Turck: Better measurement helps clarify operational goals
A clearer focus thanks to KPI has allowed Turck to focus their efforts on ways to improve the company
After 27 years in manufacturing, Chris Kafer has seen a great deal of change. As Turck Inc.’s director of operations, Kafer now must help move the company’s processes forward. He spoke of those challenges with Plant Engineering.
Plant Engineering: Now that the recession is behind us, what are the lessons you learned about your operations, your workers, and manufacturing?
Chris Kafer: The recession displayed for us the need to better understand our operations—better in terms of our costs, capabilities, and resources. We quickly learned better measurements of our performance through Key Performance Indicators enabled us to use that information to focus our efforts on what really made a difference.
We learned our organization is very resilient. Great ideas came from all parts of our team. Everyone was willing to try new things and be creative. This proved to be a huge advantage when our business turned up almost as fast as it had turned down.
PE: Why are you optimistic about your own manufacturing operation?
Kafer: We understand our operations so much better today. We have learned how to concentrate our energies on the areas of greatest potential. We have a much clearer focus on the direction we are going and what we are trying to achieve. There is a confidence in the group that whatever the challenge, we can meet it.
PE: Are you as optimistic about American manufacturing as a whole? Why or why not?

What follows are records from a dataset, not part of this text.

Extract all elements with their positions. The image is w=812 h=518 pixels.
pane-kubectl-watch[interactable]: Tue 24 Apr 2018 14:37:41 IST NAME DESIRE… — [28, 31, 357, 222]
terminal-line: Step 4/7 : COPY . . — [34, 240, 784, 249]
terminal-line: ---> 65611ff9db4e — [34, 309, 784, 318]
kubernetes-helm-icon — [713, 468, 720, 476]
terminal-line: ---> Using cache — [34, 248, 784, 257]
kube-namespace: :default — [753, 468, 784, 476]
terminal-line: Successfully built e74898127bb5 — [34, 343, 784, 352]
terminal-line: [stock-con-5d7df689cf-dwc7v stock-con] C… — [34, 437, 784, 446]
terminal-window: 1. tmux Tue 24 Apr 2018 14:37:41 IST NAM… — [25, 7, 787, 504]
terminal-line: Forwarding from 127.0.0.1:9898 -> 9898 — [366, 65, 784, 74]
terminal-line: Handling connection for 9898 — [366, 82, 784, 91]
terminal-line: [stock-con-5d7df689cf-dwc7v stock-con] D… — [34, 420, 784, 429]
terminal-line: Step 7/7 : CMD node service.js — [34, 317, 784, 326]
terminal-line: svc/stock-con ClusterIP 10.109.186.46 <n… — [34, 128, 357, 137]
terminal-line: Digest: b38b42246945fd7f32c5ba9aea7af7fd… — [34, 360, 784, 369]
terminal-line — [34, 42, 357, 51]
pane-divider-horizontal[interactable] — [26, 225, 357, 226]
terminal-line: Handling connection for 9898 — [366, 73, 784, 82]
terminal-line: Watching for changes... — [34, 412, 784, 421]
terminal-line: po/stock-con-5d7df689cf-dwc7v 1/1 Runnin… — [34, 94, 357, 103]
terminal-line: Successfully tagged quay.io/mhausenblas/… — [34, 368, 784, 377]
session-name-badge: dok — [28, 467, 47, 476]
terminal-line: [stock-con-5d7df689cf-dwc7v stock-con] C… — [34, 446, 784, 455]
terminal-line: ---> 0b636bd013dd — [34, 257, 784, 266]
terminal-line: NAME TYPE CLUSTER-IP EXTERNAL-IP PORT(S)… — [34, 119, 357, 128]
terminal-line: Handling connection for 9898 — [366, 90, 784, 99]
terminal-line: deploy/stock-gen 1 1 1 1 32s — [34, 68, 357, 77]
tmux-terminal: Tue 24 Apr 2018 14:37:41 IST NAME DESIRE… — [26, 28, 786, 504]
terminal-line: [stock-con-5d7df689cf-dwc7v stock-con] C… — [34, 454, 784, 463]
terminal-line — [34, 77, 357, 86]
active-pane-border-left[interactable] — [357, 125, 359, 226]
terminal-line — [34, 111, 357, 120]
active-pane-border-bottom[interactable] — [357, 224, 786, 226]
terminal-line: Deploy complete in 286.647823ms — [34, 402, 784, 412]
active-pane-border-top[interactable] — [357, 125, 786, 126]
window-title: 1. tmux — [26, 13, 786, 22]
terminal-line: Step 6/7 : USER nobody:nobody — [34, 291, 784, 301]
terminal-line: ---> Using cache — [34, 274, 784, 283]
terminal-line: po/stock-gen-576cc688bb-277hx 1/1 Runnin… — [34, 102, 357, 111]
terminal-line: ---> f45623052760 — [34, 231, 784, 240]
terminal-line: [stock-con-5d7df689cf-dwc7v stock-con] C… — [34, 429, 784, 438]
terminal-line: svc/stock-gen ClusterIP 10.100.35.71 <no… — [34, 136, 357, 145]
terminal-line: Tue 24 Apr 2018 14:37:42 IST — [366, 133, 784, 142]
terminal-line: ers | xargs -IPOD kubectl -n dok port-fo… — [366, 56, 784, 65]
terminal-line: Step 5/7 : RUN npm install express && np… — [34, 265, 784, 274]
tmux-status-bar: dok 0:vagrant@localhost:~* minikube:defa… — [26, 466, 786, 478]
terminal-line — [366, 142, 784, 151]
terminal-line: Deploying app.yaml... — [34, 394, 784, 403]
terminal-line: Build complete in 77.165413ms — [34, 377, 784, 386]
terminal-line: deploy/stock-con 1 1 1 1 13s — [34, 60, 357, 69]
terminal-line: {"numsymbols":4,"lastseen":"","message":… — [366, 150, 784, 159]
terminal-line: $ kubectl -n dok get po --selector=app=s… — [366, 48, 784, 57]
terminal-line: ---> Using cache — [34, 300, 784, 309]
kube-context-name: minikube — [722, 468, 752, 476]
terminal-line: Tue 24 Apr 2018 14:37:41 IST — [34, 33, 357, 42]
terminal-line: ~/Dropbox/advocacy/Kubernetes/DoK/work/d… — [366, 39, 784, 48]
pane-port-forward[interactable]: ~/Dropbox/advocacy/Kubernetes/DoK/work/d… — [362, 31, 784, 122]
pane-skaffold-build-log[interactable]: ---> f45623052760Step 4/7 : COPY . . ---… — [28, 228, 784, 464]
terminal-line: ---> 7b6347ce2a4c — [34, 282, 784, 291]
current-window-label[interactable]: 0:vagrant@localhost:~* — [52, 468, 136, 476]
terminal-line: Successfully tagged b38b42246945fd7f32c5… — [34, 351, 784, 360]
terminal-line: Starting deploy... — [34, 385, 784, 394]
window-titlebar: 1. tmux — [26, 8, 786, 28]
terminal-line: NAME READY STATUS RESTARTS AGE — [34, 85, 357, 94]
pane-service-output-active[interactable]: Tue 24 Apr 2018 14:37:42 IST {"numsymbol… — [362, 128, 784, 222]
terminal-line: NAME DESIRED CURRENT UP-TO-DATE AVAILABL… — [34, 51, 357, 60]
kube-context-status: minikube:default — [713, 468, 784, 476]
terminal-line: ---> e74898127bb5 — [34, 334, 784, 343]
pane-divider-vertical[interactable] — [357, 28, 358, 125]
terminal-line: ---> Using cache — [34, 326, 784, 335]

Kafer: I am optimistic about American manufacturing for much of the same reasons. The recession has forced everyone to take a long look at what they are trying to accomplish. This has led to a better understanding of what they are doing, how they are getting it done, and most importantly, why they are doing it. A lot of wasted effort and energy has been refocused in a positive way.
PE: What is the best thing you do in your plant today?
Kafer: The ability to co-mingle standard products with pure custom products. We have found effective ways of building complete custom products in the same facility, with many of the same resources as we use to build our standard products.
PE: What area of your operation are you most proud of?
Kafer: Our people. Our team members bring with them many different stories. They bring an amazing collection of different work experiences, educations, languages, and cultures. Through the desire to do better, support their co-workers, and enjoy what they do, they have found ways to merge all of it into what has developed into an overarching Turck culture.
PE: On the other hand, where do you have the most room for improvement?
Kafer: I believe the area we have the most room for improvement is still the area we have already improved the most: Understanding our operations. With better KPIs and a better understanding of our processes, we are able to make more effective, more targeted improvements. What’s the plan for improvement? We are focusing our Continuous Improvement program on the education of our team members about Lean practices, how to understand KPIs and specifically how they can be applied to our processes. Our people are our greatest advantage and the more insight they have about our processes through good KPIs, communication, and education, the better our collective solutions are to the challenges we face.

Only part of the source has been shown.